Goal of the exercise: Beginning with the line that holds "You are a GUI" in the data below, give again every line through the one that holds "Zaakceptuj wszystkie (218, 2531)", exactly as written.

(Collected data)
--------------------------------

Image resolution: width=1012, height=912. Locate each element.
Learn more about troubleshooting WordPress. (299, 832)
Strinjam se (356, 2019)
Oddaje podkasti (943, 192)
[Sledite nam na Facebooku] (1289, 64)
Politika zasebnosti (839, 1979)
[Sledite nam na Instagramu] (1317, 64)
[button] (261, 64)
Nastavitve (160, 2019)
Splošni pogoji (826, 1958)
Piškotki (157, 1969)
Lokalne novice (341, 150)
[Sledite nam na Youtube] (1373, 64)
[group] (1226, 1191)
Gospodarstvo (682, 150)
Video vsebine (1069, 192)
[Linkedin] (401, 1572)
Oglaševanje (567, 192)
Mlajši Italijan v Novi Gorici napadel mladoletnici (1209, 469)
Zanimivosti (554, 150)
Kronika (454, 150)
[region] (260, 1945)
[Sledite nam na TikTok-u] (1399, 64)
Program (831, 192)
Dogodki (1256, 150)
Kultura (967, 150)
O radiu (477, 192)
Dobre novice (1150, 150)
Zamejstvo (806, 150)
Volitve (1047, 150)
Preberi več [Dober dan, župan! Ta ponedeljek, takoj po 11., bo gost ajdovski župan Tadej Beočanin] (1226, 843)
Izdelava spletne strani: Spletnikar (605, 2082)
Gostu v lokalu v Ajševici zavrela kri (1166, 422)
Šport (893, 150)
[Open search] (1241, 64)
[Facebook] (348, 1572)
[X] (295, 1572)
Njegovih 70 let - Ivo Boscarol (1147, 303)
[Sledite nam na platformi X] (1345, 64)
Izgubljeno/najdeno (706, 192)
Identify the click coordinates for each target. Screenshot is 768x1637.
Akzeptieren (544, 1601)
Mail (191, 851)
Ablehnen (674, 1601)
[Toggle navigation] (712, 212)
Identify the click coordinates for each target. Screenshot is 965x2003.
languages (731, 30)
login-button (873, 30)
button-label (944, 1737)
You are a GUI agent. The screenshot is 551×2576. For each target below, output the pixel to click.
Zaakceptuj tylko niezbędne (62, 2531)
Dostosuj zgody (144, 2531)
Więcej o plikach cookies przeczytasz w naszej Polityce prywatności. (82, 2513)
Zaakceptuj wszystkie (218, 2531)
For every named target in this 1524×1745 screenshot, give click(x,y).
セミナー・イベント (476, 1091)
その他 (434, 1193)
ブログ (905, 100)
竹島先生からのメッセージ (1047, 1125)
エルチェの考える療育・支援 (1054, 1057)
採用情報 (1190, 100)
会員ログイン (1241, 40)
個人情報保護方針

--------------------------------

Task answer:
You are a GUI agent. The screenshot is 551×2576. For each target below, output the pixel to click.
Zaakceptuj tylko niezbędne (62, 2531)
Dostosuj zgody (144, 2531)
Więcej o plikach cookies przeczytasz w naszej Polityce prywatności. (82, 2513)
Zaakceptuj wszystkie (218, 2531)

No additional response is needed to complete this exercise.